Ieri pomeriggio dovevo pulire casa. Mi ero ripromesso che, appena tornato da lavoro, avrei scritto al massimo quel pezzo che doveva per forza uscire prima della concorrenza (ero comunque in ritardo rispetto almeno ad una testata) e poi mi sarei fatto un bel pisolino, seguito poi da almeno un paio di ore di Swiffer, Cilllit Bang, spugne, piatti e lavatrici. Mi sono messo il mio pigiamino e mi sono coricato, in realtà credo che il tutto sia durato neanche 40 minuti.
Quando mi sono svegliato era morto Prince, la notizia era rimbalzata su Twitter (come sempre) a partire dall’account ufficiale di quei geniacci di TMZ, che sono alcuni avevano avuto la dignità di citare come fonte ufficiale. Il corpo dell’artista di When Doves Cry e Kiss era ancora caldo eppure, dopo neanche mezzora, Google era già pieno di articoli a lui dedicati. Impossibile, ovviamente, sovrastare chiunque altro sulla news della morte, 15 minuti in questo caso sono un’eternità ma magari, ho pensato, si sarebbe potuto scrivere di altro. Dall’altra parte del mondo, a Minneapolis, una famiglia e alcune persone fidate piangevano la scomparsa di un amico, ancor prima che di un artista.
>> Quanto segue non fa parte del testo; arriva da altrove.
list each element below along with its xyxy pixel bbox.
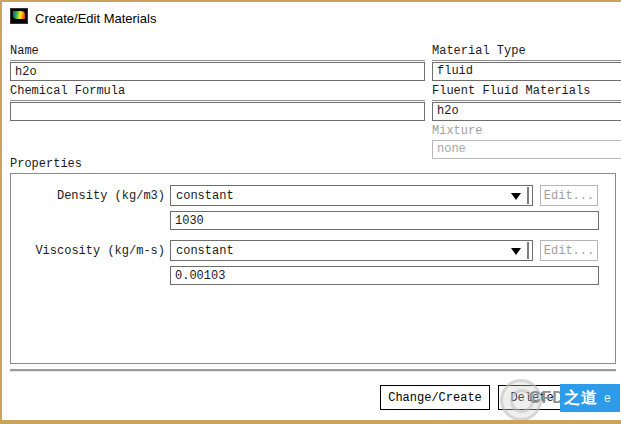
dialog-title: Create/Edit Materials <box>35 11 156 26</box>
chemical-formula-input[interactable] <box>10 102 425 121</box>
chevron-down-icon <box>511 248 521 255</box>
watermark-badge: 之道 e <box>560 384 620 412</box>
watermark-text-brand: 之道 <box>564 388 598 409</box>
contour-plot-glyph <box>13 11 25 19</box>
viscosity-edit-button: Edit... <box>540 240 598 261</box>
name-input[interactable] <box>10 62 425 81</box>
fluent-fluid-materials-label: Fluent Fluid Materials <box>432 84 621 101</box>
fluent-app-icon <box>10 8 28 24</box>
viscosity-label: Viscosity (kg/m-s) <box>22 244 165 258</box>
viscosity-method-dropdown[interactable]: constant <box>170 240 533 261</box>
chevron-down-icon <box>511 193 521 200</box>
create-edit-materials-dialog: Create/Edit Materials Name Chemical Form… <box>0 0 621 424</box>
watermark-text-suffix: e <box>604 391 611 405</box>
density-method-dropdown[interactable]: constant <box>170 185 533 206</box>
dropdown-edge <box>527 242 529 259</box>
name-label: Name <box>10 44 425 61</box>
density-method-value: constant <box>176 188 234 204</box>
mixture-label: Mixture <box>432 124 621 138</box>
properties-label: Properties <box>10 157 616 171</box>
dropdown-edge <box>527 187 529 204</box>
material-type-dropdown[interactable]: fluid <box>432 62 621 81</box>
viscosity-value-input[interactable] <box>170 266 599 285</box>
density-label: Density (kg/m3) <box>22 189 165 203</box>
density-edit-button: Edit... <box>540 185 598 206</box>
viscosity-method-value: constant <box>176 243 234 259</box>
change-create-button[interactable]: Change/Create <box>380 385 490 410</box>
chemical-formula-label: Chemical Formula <box>10 84 425 101</box>
footer-separator <box>10 369 616 372</box>
fluent-fluid-materials-dropdown[interactable]: h2o <box>432 102 621 121</box>
density-value-input[interactable] <box>170 211 599 230</box>
material-type-label: Material Type <box>432 44 621 61</box>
Mi sono sentito con la mia caporedattrice, per capire che tipo di pezzi si potevano scrivere e come affrontare l’argomento nella maniera più delicata possibile, beninteso che -é morto Prince- sarebbe stato troppo forte. Nel frattempo, però, nelle chiavi di ricerca bisognava inserire -cause morte Prince- e via discorrendo. Poco importava se ancora non si sapeva nulla a riguardo, l’importante era uscire, il più rapidamente possibile.
Succede sempre così quando un cantante muore, noi blogger o giornalisti ci facciamo la guerra per il titolo più accattivante, per l’argomento di punta, per il gossip o retroscena che, già sappiamo, attirerà interesse e quindi, si spera, soldi: il fatto che la musica di Prince non sia sulle piattaforme di streaming ci portava in maniera quasi automatica a parlare di come poter ascoltare la sua musica o come condividerla su Facebook, sapevano perfettamente che il cosiddetto “popolo bue” da lì a poco non avrebbe cercato nient’altro.
Ogni tanto, in effetti, ci vorrebbe una tonnellata di delicatezza in più, e questo è ovviamente anche un mea culpa personale: probabilmente, ci dovremmo limitare a informare (seguendo il principio che “non si può non comunicare”) della dipartita di qualcuno di importante dedicandogli al massimo un breve editoriale celebrativo senza però cagare troppo fuori dal vasetto, per quanto possibile. Fino a quando ci ostineremo a scrivere articoli del tipo “le 10 canzoni più belle di Prince” o “la morte di Topo Gigio: la reazione di Topo Gigio” metteremo sempre davanti a tutto il principio del pecunia non olet piuttosto che quello, molto più base, del rispetto della dignità umana.